WORK TO BE COMPLETED -
Please restate each line of the data that follows word for word, skipping any image.

*** MATERIAL SUPPLIED ***

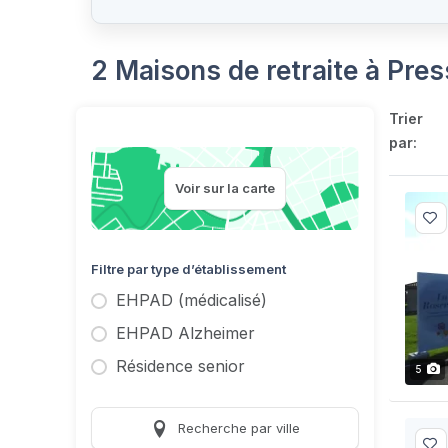
2 Maisons de retraite à Pre
Trier
par:
Voir sur la carte
Filtre par type d’établissement
EHPAD (médicalisé)
EHPAD Alzheimer
Résidence senior
5
Recherche par ville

*** End of MATERIAL SUPPLIED ***

RESPONSE -
2 Maisons de retraite à Pre
Trier
par:
Voir sur la carte
Filtre par type d’établissement
EHPAD (médicalisé)
EHPAD Alzheimer
Résidence senior
5
Recherche par ville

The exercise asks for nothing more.